Hypnosis -- or hypnotherapy -- uses guided relaxation, intense concentration, and focused attention to achieve a heightened state of awareness that is sometimes called a trance. The person's attention is so focused while in this state that anything going on around the person is temporarily blocked out or ignored. In this naturally occurring state, a person may focus his or her attention , with the help of a trained therapist , on specific thoughts or tasks.

What Are the Benefits of Hypnosis?

The hypnotic state allows a person to be more open to discussion and suggestion. It can improve the success of other treatments for many conditions, including:

  • Phobias, fears, and anxiety
  • Sleep Disorders
  • Depression
  • Stress
  • Post-trauma anxiety
  • Grief and loss

Hypnosis also might be used to help with pain control and to overcome habits, such as smoking or overeating. It also might be helpful for people whose symptoms are severe or who need crisis management.

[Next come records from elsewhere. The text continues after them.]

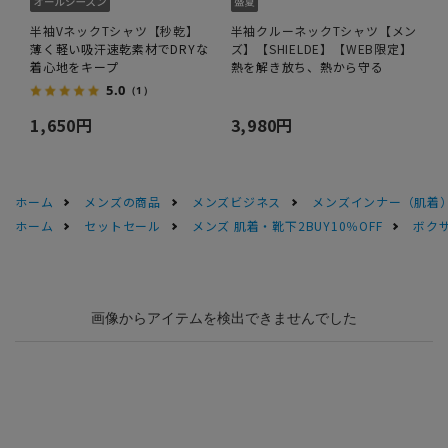
半袖VネックTシャツ【秒乾】
半袖クルーネックTシャツ【メン
薄く軽い吸汗速乾素材でDRYな
ズ】【SHIELDE】【WEB限定】
着心地をキープ
熱を解き放ち、熱から守る
5.0
（1）
1,650円
3,980円
ホーム
メンズの商品
メンズビジネス
メンズインナー（肌着
ホーム
セットセール
メンズ 肌着・靴下2BUY10％OFF
ボクサ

What Are the Drawbacks of Hypnosis?

Hypnosis might not be appropriate for a person who has psychotic symptoms, such as hallucinations and delusions, or for someone who is using drugs or alcohol. It should be used for pain control only after a doctor has evaluated the person for any physical disorder that might require medical or surgical treatment. Hypnosis also may be a less effective form of therapy than other more traditional treatments, such as medication, for psychiatric disorders.

Some therapists use hypnosis to recover possibly repressed memories they believe are linked to the person's mental disorder. However, hypnosis also poses a risk of creating false memories -- usually as a result of unintended suggestions by the therapist. For this reason, the use of hypnosis for certain mental disorders, such as dissociative disorders, remains controversial.

Is Hypnosis Dangerous?

Hypnosis is not a dangerous procedure. It is not mind controlling or brainwashing. A therapist cannot make a person do something embarrassing or that the person doesn't want to do. The greatest risk, as discussed above, is that false memories can potentially be created and that it may be less effective than pursuing other, more established and traditional psychiatric treatments.